Economist: Guam tax rollback reasonable, will be net positive for business, consumers

Leani Castro and Vincente Castro shop at Buenas Market in Yona, Guam on June 3, 2025.Photo by Frank San Nicolas/The Guam Daily Post

Leani Castro and Vincente Castro shop at Buenas Market in Yona, Guam on June 3, 2025.

Photo by Frank San Nicolas/The Guam Daily Post

HAGÅTÑA (The Guam Daily Post) — The proposed reduction of the business privilege tax from 5% to 4%, “presents a reasonable policy response to current economic conditions with expected net positive effects for Guam’s consumers and businesses,” according to Roseanne Jones, dean of the University of Guam School of Business and Public Administration.

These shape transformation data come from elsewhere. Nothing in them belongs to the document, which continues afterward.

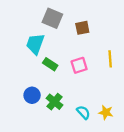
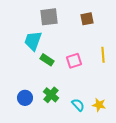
gray square: (52, 18) -> (49, 17), turned -30
brown square: (82, 28) -> (87, 19), moved
blue circle: (32, 95) -> (25, 98), moved

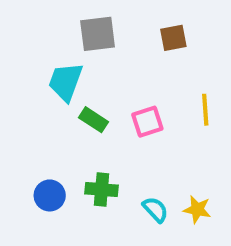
green cross: (51, 95) -> (102, 189), turned -35

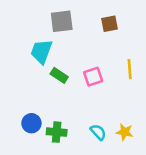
green cross: (102, 189) -> (57, 132), moved

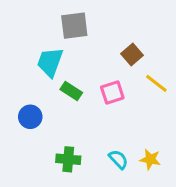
brown square: (109, 24) -> (132, 54), moved, turned -30
yellow line: (130, 69) -> (156, 83), turned -48
blue circle: (31, 123) -> (30, 117), moved

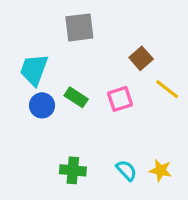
cyan trapezoid: (50, 62) -> (34, 70), moved
blue circle: (30, 117) -> (42, 105), moved

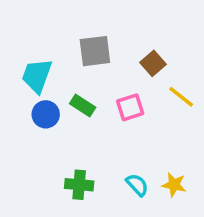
gray square: (79, 27) -> (95, 51), moved

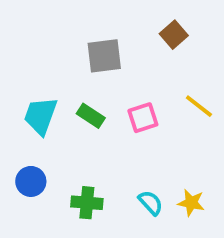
brown square: (153, 63) -> (174, 35), moved
cyan trapezoid: (37, 76) -> (40, 116), moved
blue circle: (46, 114) -> (31, 181), moved

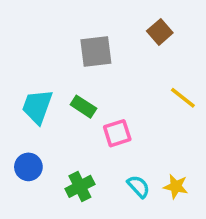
pink square: (143, 118) -> (117, 133), moved
green cross: (87, 203) -> (80, 186), turned -32

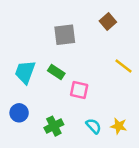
pink square: (117, 133) -> (79, 90), turned 30

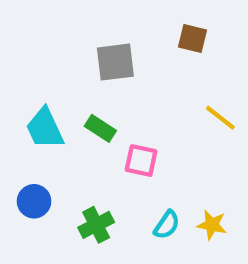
brown square: (108, 22) -> (193, 38), turned -35
cyan trapezoid: (25, 72) -> (45, 128), turned -45
cyan semicircle: (94, 126) -> (167, 225), turned 77

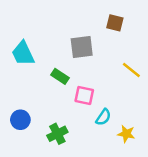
gray square: (115, 62) -> (82, 47), moved
cyan trapezoid: (45, 128) -> (23, 53), moved
cyan semicircle: (167, 225) -> (103, 117), moved

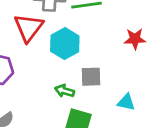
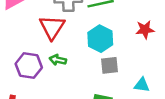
cyan hexagon: (65, 44) -> (100, 39), moved
green arrow: (65, 91) -> (58, 60), moved

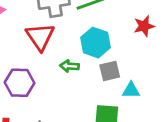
green arrow: (58, 60) -> (69, 66), moved
cyan triangle: (142, 85) -> (131, 90), moved

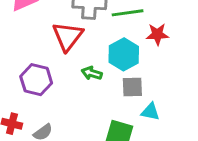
red star: (144, 26) -> (157, 34), moved

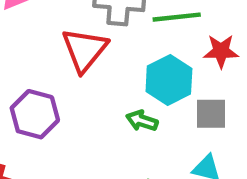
green arrow: (92, 73) -> (142, 121), moved
gray square: (132, 87) -> (211, 114), moved

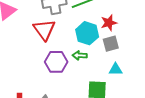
red star: (221, 51) -> (109, 23), moved
purple hexagon: (35, 114) -> (56, 62), moved

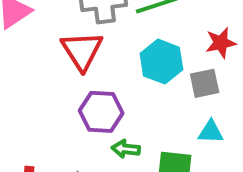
red star: (109, 23) -> (221, 43), moved
green arrow: (80, 55) -> (126, 149), moved

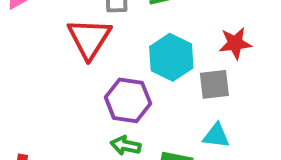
purple hexagon: (101, 112) -> (128, 100), moved

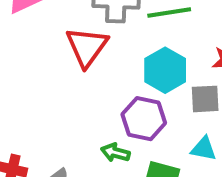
purple hexagon: (128, 100) -> (144, 119), moved

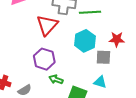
purple hexagon: (144, 119) -> (44, 59), moved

The longtime UOG economics professor submitted written testimony, but was unable to testify at Monday’s well-attended public hearing on Sen. Shawn Gumataotao’s Bill 11-38 to roll back the BPT that was raised in 2018 after the federal Tax Cuts and Jobs Act resulted in a significant loss of government of Guam tax revenue.

At the hearing, administration officials testified against the rollback as it would result in an $80 million dollar loss in much-needed tax revenue, while the business community said it was long overdue to help the island’s struggling businesses.

In her economic analysis, Jones wrote that global inflationary trends warrant legislative consideration of tax policy adjustments, particularly for U.S. territories and island economies with limited economic diversification.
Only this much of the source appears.